### Task statement
Starting at the top of the records, output every line through the one that contains "سی پی او،راولپنڈی", keeping each exactly as it appears.

________________________

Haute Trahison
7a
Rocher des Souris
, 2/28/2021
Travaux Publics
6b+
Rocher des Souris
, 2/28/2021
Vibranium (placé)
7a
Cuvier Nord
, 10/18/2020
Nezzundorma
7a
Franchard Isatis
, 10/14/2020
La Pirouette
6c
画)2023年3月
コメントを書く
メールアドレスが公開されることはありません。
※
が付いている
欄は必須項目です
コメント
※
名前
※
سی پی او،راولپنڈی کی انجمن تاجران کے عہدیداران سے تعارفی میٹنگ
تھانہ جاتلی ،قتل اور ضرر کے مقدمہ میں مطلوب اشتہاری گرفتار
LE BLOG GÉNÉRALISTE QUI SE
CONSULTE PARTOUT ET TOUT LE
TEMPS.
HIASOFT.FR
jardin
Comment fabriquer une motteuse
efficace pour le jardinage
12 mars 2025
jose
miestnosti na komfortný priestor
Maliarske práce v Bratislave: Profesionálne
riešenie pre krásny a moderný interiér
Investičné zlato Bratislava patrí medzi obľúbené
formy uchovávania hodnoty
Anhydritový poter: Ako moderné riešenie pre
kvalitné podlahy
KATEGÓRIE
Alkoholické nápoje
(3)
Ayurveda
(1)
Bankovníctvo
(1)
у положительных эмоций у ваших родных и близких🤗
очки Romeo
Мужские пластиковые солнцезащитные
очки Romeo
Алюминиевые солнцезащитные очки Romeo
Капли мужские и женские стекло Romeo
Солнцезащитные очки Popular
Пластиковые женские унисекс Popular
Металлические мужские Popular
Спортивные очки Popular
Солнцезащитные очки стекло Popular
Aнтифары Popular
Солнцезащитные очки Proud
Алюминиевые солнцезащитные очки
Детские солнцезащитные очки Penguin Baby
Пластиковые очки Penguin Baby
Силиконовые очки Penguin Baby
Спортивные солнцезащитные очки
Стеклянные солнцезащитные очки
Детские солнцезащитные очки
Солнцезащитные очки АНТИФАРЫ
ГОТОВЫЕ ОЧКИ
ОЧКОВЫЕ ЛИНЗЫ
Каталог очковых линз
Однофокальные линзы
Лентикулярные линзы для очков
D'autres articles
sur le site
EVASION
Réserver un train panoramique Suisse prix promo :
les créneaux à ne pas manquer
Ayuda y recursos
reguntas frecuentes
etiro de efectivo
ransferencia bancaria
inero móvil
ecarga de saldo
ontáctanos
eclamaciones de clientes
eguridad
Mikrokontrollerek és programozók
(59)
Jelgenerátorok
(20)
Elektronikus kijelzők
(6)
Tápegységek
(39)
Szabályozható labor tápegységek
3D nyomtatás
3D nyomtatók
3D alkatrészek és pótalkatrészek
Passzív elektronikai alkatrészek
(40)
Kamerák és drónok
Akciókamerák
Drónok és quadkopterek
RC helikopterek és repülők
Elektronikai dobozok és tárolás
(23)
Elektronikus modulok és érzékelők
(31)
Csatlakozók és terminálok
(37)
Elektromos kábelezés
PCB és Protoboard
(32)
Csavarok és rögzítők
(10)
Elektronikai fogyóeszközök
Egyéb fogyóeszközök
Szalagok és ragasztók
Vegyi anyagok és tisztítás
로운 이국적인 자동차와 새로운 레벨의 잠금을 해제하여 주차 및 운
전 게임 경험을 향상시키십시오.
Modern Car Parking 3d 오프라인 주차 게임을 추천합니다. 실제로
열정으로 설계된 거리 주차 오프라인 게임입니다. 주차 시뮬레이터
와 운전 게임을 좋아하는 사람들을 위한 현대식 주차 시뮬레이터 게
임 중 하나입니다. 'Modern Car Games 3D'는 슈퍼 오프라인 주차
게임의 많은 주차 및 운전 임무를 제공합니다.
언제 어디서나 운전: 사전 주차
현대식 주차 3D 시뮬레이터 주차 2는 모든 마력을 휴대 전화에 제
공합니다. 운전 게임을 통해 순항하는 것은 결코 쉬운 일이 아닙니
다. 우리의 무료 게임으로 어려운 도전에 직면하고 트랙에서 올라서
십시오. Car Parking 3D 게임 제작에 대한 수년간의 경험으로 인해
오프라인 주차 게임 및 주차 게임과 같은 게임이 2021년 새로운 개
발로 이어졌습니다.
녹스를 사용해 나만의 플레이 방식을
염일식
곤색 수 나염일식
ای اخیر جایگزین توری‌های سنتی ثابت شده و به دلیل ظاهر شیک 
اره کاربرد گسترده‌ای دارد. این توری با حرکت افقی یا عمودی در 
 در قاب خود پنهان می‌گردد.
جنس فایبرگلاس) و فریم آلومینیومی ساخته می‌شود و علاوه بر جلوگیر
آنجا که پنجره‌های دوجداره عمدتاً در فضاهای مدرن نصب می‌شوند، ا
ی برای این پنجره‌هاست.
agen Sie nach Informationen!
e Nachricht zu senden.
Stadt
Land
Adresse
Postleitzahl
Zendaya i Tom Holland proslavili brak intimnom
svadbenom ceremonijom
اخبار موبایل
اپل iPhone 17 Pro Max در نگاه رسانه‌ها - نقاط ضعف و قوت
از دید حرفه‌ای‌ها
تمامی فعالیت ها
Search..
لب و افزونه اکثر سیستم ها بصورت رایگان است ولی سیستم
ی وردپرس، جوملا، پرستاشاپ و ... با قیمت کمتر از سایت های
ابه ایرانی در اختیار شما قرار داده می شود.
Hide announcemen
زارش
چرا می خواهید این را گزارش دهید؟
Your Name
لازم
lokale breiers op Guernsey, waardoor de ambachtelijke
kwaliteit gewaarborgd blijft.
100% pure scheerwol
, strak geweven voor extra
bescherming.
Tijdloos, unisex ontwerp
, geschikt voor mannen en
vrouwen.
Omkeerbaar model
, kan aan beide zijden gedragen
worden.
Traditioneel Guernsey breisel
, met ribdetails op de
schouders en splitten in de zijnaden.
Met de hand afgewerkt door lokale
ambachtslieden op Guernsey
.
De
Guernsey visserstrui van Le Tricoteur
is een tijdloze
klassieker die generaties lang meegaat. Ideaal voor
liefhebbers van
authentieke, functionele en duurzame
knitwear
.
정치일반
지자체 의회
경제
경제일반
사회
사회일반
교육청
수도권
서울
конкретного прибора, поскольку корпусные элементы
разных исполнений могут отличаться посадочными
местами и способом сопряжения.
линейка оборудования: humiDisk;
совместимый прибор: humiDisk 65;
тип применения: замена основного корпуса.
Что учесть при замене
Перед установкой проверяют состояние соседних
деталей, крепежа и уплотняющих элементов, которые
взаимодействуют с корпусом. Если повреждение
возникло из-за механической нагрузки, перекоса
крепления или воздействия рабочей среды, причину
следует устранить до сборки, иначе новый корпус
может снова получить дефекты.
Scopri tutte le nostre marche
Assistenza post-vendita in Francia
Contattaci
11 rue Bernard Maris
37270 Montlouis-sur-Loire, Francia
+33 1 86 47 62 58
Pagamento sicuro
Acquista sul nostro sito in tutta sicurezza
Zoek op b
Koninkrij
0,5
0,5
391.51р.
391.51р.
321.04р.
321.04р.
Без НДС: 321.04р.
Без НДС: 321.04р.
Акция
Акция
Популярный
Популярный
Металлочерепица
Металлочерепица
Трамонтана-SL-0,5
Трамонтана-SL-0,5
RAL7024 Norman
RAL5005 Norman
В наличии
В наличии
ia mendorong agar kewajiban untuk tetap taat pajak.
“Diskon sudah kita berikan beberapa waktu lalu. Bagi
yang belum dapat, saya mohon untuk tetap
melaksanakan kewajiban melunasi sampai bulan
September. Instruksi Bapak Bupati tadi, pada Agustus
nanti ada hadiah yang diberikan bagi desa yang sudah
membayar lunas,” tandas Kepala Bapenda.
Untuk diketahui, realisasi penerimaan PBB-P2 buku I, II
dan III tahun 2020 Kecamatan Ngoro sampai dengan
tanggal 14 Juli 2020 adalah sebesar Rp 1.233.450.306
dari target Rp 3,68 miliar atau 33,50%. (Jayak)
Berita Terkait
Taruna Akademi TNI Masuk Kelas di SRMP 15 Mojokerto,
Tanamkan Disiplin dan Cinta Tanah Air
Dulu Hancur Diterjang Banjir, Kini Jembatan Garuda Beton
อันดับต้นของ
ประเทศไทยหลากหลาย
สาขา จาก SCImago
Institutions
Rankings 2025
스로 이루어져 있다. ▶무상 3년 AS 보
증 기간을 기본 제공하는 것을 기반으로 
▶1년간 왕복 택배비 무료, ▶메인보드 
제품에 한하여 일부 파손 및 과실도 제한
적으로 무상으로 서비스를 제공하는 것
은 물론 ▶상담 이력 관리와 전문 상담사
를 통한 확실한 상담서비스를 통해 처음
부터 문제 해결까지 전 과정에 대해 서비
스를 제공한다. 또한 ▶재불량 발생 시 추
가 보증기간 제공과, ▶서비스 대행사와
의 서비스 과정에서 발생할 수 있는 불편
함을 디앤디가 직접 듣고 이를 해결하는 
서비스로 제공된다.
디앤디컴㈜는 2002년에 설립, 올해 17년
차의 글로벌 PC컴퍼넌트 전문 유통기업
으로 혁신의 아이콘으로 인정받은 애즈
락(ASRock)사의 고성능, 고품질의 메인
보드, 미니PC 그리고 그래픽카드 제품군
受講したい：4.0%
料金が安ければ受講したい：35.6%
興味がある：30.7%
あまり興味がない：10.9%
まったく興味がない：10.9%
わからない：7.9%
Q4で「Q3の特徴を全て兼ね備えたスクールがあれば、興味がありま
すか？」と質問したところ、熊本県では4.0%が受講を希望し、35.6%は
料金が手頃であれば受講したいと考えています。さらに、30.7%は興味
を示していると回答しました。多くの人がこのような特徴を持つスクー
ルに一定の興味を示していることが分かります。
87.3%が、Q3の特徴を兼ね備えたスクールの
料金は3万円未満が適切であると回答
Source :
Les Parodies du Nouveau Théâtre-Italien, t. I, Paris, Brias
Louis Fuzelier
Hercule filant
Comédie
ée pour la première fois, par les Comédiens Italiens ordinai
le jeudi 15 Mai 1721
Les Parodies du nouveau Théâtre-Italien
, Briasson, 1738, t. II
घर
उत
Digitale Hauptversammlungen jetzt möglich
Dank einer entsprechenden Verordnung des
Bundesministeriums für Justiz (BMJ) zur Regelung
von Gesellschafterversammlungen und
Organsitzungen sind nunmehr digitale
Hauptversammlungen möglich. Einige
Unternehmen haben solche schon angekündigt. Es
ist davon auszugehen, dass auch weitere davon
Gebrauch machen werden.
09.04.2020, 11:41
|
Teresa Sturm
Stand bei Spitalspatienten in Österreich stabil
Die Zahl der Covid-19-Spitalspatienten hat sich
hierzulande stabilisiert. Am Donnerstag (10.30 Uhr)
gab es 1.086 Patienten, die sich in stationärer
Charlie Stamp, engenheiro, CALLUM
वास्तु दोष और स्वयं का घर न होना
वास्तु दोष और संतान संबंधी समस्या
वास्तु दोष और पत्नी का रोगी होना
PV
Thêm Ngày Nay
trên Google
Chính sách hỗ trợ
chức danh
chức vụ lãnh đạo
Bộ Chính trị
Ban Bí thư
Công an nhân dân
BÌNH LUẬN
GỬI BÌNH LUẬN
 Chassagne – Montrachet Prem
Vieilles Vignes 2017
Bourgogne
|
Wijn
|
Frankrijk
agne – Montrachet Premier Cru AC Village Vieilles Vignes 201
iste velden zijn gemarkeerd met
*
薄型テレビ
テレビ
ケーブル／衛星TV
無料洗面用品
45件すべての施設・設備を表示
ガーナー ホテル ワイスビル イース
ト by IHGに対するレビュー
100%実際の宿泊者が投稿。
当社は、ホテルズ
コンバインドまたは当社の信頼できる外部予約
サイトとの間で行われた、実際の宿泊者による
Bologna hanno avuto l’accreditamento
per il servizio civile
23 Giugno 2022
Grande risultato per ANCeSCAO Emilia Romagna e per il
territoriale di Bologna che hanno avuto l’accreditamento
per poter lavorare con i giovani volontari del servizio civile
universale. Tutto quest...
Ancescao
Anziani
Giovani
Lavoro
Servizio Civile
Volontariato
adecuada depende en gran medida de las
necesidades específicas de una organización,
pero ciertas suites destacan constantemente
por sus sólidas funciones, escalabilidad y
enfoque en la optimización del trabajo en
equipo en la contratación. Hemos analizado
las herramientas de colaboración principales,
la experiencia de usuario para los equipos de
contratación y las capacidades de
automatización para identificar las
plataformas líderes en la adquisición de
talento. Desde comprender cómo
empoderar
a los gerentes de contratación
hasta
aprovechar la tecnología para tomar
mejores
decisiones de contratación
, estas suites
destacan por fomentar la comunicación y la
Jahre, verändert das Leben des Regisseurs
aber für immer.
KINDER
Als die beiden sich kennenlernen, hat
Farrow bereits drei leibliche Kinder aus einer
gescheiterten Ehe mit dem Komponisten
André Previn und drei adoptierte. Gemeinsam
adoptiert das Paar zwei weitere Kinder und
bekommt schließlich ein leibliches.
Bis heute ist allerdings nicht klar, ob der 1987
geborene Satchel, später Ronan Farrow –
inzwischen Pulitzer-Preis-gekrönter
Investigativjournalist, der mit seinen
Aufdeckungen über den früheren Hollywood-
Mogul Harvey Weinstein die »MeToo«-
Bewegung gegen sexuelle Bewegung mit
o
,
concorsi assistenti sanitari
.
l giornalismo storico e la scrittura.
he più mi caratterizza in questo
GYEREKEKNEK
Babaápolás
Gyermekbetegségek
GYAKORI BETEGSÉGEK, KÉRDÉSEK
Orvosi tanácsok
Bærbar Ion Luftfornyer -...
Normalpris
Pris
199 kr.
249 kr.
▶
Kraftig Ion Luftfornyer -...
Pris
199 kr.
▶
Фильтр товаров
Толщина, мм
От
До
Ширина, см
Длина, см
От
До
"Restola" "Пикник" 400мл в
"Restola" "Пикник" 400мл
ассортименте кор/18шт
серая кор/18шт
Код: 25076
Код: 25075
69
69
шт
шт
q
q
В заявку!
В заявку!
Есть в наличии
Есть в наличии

________________________

### Reply
Haute Trahison
7a
Rocher des Souris
, 2/28/2021
Travaux Publics
6b+
Rocher des Souris
, 2/28/2021
Vibranium (placé)
7a
Cuvier Nord
, 10/18/2020
Nezzundorma
7a
Franchard Isatis
, 10/14/2020
La Pirouette
6c
画)2023年3月
コメントを書く
メールアドレスが公開されることはありません。
※
が付いている
欄は必須項目です
コメント
※
名前
※
سی پی او،راولپنڈی کی انجمن تاجران کے عہدیداران سے تعارفی میٹنگ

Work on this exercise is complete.